College freshmen are becoming slightly more liberal on issues like homosexual rights, while maintaining their conservative stance on drug legalization and the death penalty, according to a UCLA survey released yesterday.
More than half, or 57 percent, of the freshmen questioned last fall said they believe that same-sex couples should have the right to marital status, compared with 50 percent who thought that way in 1997, the survey showed.
Also, 76 percent of freshmen do not support laws prohibiting homosexual relationships, compared with 73 percent last year, the survey showed.

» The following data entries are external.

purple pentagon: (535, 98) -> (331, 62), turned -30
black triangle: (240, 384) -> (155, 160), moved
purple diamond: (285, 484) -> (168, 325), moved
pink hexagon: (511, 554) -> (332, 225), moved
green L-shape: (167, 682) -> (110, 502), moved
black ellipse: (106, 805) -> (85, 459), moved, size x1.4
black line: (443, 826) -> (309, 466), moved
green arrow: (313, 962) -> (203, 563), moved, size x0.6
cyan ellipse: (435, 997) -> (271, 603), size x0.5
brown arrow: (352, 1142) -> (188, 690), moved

“In short, what we have been seeing in the past few years is a broad-based trend toward greater liberalism on practically every attitudinal question in the survey,” said Alexander Astin, professor at UCLA’s Graduate School of Education and Information Studies and founding director of the survey.

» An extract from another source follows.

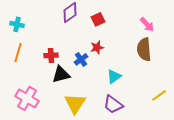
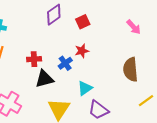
brown semicircle: (144, 49) -> (131, 69), moved
cyan triangle: (114, 76) -> (85, 88), moved

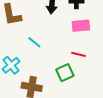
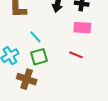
green square: (65, 73) -> (39, 57), moved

However, groups like the Foundation for Individual Rights in Education (FIRE) argue the survey says nothing of the kind. Rather, group members said the survey shows that students are libertarians, who care about privacy and freedom.
“This poll shows that today’s freshmen are very concerned with individual rights, are fired up about liberty and understand the need for limited government,” said Thor Halvorssen, FIRE’s executive director. “This is not about whether they are taking a liberal or conservative position. This poll shows that students want equal justice.”

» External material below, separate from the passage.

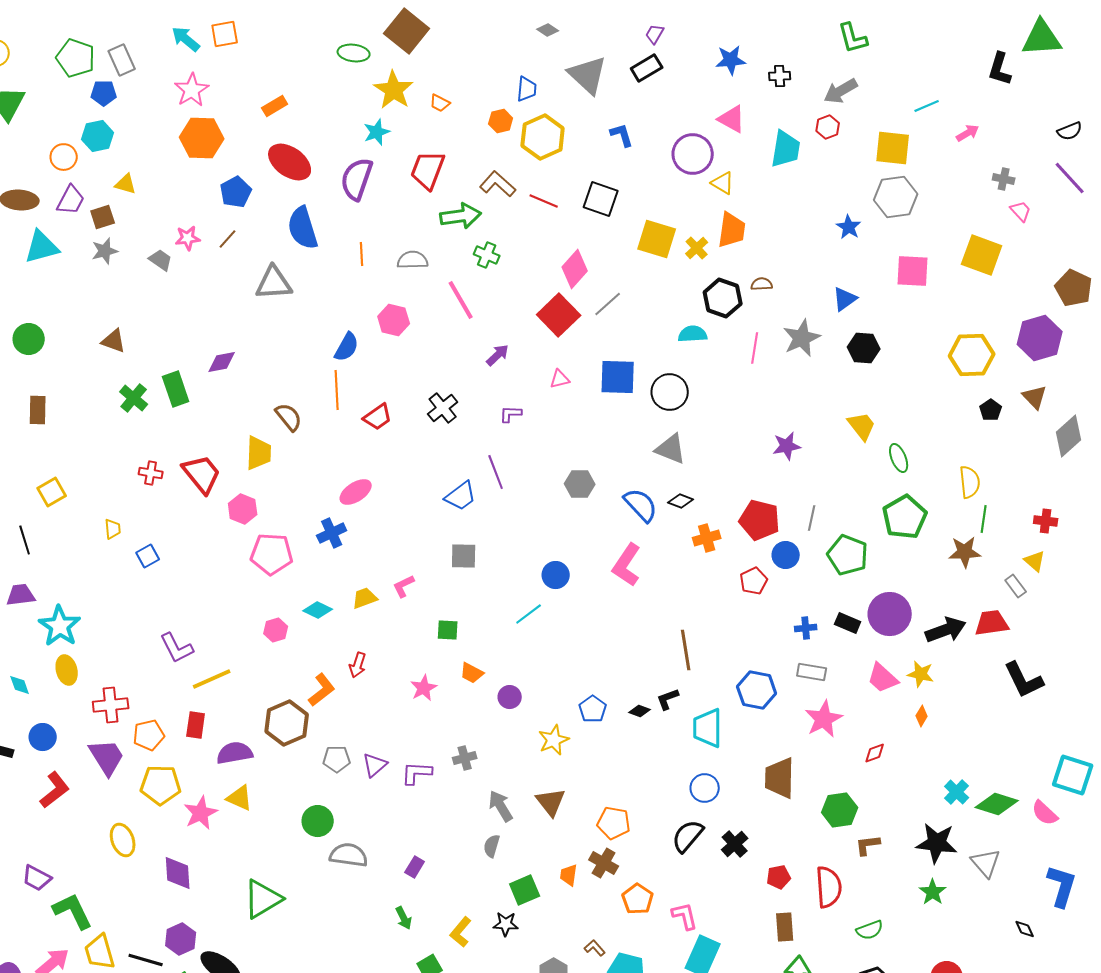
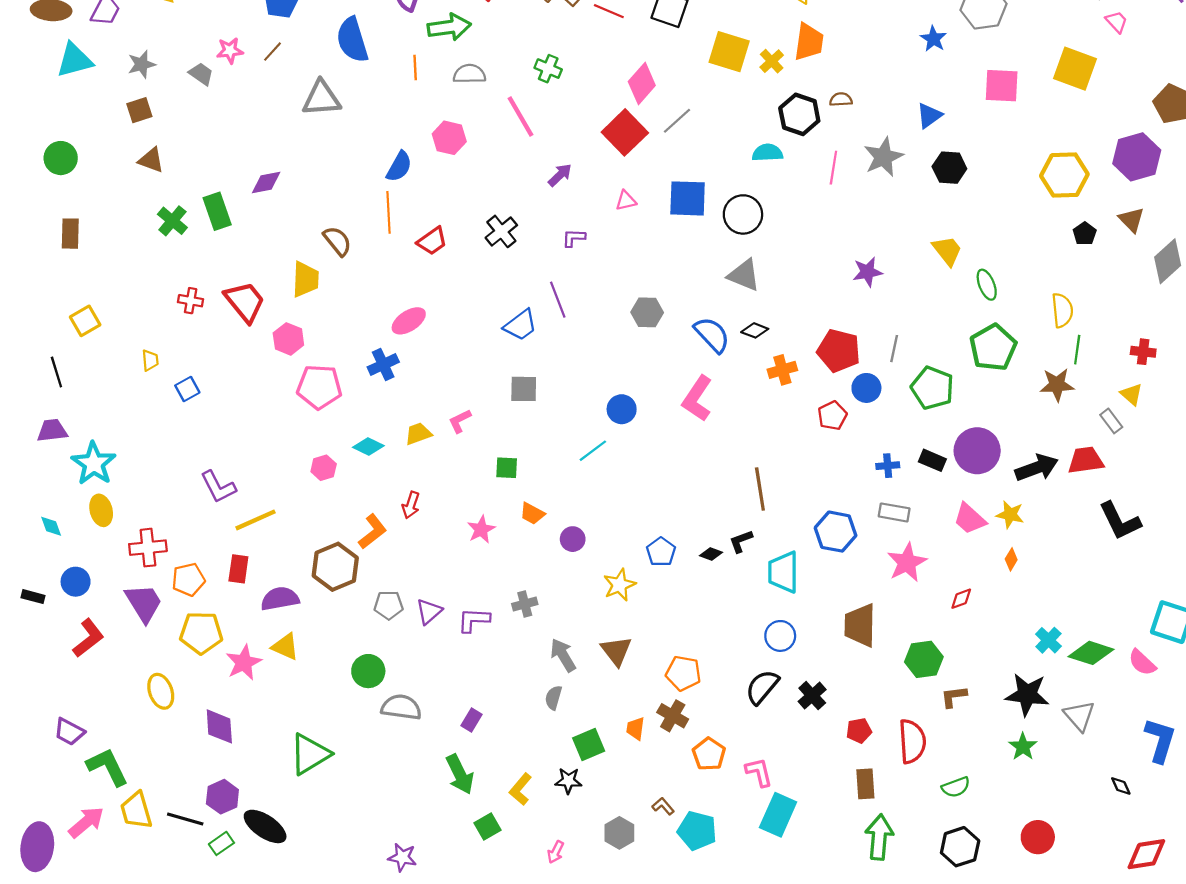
green arrow: (461, 216) -> (449, 27), moved
brown square: (103, 217) -> (139, 110), moved
green arrow: (404, 918) -> (460, 774), size x1.6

The survey also showed that 36 percent of today’s freshmen agree marijuana should be legalized, while 64 percent disagree. Last year, 34 percent agreed that marijuana should be legalized. Also, 75 percent believe employers should be allowed to require drug testing of employees or job applicants. Last year, 76 percent supported testing.
More than half, or 68 percent, of freshmen oppose abolishing the death penalty, while 32 percent advocate ending capital punishment, the survey showed. Last year, 31 percent supported ending the death penalty.
The fall 2001 survey gave multiple-choice questions to 281,064 entering freshmen at 421 of the country’s colleges and universities. The students were given propositions such as “marijuana should be legalized” and then given the choice of “strongly agree,” “agree,” “disagree” or “strongly disagree.”
The survey was conducted by the Higher Education Research Institute at UCLA’s School of Education and Information Studies, with the American Council on Education.
Most of the freshmen, or 49 percent, surveyed said they would describe themselves as “middle of the road” politically, the survey showed. About 29 percent said they consider themselves as “liberal” and 20 percent call themselves “conservative.”
The survey shows signs of renewed political interest and activism among college freshmen.
Nearly 20 percent of freshmen said they have discussed politics in the last year, compared with 16 percent in 2000. Some 47 percent said they had participated in organized demonstrations during the past year, compared with 45 percent in 2000.
Almost 15 percent reported they had no religious preference. The survey also showed there was a slight decline in the number of students who pray or meditate at least once a week, from 67 percent in 2000 to 65 percent last year.